Он ошибся, но я выискиваю утешения. Иронические утешения. Катрин продолжает следовать своему призванию червонной дамы без брачных уз. «Великая любовь» по образцу Санд — Сандо, Санд — Шопен, Санд — Мюссе! Какой прогресс в жанре романов на тему о свободной любви!
Люк не любит, когда я умолкаю, и пытается направить мои мысли по другому руслу:
— Клода нет дома?
Нашел тоже о чем спросить! Сейчас Клод является предметом моих самых больших тревог. Катрин всегда поднимется на ноги. А вот он…
— Клод в Труссо. Кралль хотел прибегнуть к хирургическому вмешательству. Я не соглашалась. Но все говорили мне, что я не вправе лишить ребенка возможности попытать счастья. Ведь я же ему не мать.

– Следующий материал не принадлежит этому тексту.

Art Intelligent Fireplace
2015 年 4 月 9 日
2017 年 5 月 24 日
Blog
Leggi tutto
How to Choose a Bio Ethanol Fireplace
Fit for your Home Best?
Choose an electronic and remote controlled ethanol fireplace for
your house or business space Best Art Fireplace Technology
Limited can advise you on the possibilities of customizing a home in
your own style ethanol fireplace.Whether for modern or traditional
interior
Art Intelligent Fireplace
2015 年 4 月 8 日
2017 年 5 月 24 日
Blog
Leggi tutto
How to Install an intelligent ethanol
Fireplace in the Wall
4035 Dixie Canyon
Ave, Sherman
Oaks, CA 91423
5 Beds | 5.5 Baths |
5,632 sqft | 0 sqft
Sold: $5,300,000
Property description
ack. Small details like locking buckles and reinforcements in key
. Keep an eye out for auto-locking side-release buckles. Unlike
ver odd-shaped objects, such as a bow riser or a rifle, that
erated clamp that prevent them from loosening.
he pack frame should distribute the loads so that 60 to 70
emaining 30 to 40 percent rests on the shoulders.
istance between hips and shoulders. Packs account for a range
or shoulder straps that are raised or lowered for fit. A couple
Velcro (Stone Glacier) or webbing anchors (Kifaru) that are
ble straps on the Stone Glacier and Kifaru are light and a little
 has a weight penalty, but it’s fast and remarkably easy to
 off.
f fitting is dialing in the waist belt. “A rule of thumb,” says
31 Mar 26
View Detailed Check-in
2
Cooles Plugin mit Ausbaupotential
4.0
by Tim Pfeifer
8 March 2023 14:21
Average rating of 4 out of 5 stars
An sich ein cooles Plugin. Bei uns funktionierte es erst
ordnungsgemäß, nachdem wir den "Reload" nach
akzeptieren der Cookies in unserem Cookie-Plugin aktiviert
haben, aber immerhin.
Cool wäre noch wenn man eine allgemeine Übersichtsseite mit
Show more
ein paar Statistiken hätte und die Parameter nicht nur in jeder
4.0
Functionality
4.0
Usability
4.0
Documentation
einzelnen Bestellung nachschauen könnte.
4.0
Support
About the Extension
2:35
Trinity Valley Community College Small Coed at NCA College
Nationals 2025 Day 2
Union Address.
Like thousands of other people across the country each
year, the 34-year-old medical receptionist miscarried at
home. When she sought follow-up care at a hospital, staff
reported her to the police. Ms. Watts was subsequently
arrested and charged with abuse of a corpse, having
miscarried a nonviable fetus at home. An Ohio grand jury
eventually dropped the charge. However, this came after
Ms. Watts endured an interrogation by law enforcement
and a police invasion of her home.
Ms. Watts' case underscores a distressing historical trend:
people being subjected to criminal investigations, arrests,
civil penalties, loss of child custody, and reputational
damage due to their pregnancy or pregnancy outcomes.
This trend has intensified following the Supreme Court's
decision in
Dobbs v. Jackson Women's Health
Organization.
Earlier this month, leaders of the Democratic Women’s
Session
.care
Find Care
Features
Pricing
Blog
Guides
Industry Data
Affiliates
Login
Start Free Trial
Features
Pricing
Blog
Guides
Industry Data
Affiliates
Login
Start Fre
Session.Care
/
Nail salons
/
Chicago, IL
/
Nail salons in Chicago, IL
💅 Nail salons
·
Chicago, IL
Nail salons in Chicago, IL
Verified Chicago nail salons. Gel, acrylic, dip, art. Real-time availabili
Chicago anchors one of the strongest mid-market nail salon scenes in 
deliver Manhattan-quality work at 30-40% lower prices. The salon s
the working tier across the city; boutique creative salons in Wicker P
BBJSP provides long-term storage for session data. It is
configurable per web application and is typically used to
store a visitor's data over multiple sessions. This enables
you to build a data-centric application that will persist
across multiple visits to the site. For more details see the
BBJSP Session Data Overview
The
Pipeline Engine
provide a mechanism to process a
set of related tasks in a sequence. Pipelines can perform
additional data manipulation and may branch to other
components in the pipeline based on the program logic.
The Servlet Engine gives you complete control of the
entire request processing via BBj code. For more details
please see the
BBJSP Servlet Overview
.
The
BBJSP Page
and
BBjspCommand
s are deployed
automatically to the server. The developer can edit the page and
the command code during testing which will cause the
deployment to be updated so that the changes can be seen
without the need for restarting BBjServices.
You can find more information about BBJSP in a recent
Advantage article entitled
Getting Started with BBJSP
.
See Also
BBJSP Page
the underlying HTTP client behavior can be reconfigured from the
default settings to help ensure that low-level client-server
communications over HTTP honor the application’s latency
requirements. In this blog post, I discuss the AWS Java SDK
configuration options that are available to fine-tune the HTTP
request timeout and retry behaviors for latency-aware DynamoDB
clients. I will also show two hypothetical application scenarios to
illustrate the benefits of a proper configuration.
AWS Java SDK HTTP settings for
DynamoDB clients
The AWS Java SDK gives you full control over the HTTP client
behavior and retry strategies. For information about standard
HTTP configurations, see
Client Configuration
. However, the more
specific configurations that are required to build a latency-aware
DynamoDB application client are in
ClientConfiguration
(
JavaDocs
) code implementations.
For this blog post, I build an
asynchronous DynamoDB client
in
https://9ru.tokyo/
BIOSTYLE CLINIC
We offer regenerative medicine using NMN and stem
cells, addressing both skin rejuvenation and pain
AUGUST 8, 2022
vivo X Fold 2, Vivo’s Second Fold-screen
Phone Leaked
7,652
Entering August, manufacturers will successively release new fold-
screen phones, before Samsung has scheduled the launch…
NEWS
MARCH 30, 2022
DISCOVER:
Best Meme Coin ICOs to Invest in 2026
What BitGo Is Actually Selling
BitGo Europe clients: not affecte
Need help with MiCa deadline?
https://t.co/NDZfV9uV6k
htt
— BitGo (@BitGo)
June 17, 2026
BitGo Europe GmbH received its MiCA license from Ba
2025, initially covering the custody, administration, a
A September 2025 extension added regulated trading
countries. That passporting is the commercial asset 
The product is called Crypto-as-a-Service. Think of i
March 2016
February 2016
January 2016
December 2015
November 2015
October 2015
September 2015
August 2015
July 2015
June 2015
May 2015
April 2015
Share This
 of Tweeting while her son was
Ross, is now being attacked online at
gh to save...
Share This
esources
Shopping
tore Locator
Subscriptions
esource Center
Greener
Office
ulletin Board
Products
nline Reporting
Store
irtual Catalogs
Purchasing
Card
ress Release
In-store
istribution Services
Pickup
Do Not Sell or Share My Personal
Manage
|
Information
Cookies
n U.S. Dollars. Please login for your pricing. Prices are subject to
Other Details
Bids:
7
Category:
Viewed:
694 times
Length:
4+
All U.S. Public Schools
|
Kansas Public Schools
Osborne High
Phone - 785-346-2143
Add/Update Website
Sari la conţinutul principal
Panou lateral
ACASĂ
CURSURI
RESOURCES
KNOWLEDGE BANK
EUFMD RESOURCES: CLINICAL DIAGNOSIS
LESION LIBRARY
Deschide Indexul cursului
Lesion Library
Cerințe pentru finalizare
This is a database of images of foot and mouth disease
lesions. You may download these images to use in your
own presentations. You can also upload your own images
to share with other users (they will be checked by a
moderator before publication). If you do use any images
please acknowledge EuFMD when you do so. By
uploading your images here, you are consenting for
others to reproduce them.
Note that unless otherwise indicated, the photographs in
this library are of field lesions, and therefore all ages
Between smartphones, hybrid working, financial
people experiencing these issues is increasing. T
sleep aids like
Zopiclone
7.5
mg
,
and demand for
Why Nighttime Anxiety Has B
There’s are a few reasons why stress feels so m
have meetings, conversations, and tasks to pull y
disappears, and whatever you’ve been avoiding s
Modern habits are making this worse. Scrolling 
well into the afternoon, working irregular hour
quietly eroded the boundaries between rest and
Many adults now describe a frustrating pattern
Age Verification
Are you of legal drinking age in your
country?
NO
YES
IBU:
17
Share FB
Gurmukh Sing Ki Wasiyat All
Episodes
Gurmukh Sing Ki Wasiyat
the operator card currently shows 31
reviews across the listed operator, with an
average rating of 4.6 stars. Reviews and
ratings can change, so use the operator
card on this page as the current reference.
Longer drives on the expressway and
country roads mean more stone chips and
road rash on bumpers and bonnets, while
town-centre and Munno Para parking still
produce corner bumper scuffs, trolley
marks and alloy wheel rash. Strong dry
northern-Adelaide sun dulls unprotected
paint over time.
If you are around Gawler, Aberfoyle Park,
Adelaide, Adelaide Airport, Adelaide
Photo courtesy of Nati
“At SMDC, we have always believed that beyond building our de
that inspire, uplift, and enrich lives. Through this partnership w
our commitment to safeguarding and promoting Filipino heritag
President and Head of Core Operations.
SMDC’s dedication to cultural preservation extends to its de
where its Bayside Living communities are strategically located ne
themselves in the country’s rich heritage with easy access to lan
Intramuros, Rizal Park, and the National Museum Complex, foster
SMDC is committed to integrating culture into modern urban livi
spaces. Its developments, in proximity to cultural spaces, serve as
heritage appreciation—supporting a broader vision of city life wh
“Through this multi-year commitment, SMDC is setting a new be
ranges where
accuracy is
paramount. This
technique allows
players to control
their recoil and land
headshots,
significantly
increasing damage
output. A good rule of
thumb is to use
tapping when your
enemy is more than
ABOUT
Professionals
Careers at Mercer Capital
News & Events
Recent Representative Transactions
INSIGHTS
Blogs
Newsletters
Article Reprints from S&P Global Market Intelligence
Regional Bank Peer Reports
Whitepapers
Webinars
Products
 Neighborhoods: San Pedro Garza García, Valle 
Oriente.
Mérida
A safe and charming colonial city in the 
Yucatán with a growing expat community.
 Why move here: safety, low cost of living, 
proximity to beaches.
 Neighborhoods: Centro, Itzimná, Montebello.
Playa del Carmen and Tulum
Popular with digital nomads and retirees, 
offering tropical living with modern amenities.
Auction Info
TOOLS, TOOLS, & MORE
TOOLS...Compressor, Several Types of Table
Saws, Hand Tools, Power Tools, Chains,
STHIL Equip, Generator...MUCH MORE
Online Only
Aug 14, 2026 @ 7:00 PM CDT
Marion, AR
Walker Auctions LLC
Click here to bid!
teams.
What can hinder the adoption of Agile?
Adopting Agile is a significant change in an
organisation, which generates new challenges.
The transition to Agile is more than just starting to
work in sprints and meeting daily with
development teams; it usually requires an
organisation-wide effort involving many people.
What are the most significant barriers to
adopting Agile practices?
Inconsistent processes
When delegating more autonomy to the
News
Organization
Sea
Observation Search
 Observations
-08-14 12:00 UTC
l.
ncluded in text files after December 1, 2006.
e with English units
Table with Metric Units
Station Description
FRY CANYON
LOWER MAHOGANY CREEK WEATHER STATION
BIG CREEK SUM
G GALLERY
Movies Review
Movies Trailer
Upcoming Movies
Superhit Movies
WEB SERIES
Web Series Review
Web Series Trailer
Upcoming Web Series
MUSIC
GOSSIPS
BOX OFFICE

Я с сожалением повторяю: «Я ему не мать». Передо мной на столе тюльпан распустился в горшочке, который Матильда с ее убийственным вкусом обернула серебряной бумагой. Она, эта серебряная бумага, осталась от плитки шоколада, от которой Клод каждый вечер отламывал по квадратику. Но мой взгляд скользит к окну, на улицу, и останавливается на верхней части оконных рам семейства Рюма. И я думаю: «Сейчас их обоих делают еще хуже, чем они были».
22
Чем дальше, тем безрадостней. Третий провал. Операция не удалась, точнее — операции, так как доктор Кралль трижды предпринимал попытку «исправить» бедные ноги Клода хирургическим путем. Этот мясник утверждал, что надо было оперировать мальчика раньше. Во всяком случае, малыш уже почти два месяца лежал в больнице, а никакого улучшения не было. Не находя выхода, а возможно и для того, чтобы сбыть его с рук, Кралль перевел Клода в другую клинику, где применялись новые методы лечения. Но и к ним я относилась скептически. Чего недоставало малышу, так это воли в самом простом ее проявлении — воли к выздоровлению. Он совершенно не завидовал другим детям, весело злоупотреблявшим своими ногами; ему вовсе не хотелось ходить.
А мне — мне хотелось адски! Но мое положение было не лучше. Я постепенно становилась полной развалиной. За сорок восемь дней (потому что я их считала, эти дни: и как только мог ребенок, занимавший так мало места, оставить после себя такую большую пустоту?)… да сорок восемь дней я смогла навестить Клода всего один раз — и с такими трудностями, что отказывалась взвалить их на Матильду вторично. После некоторого затишья у меня началось новое обострение той болезни, название которой врачи не решались (или не могли) произнести и которая давала им такой прекрасный повод вести у моего изголовья ученые споры.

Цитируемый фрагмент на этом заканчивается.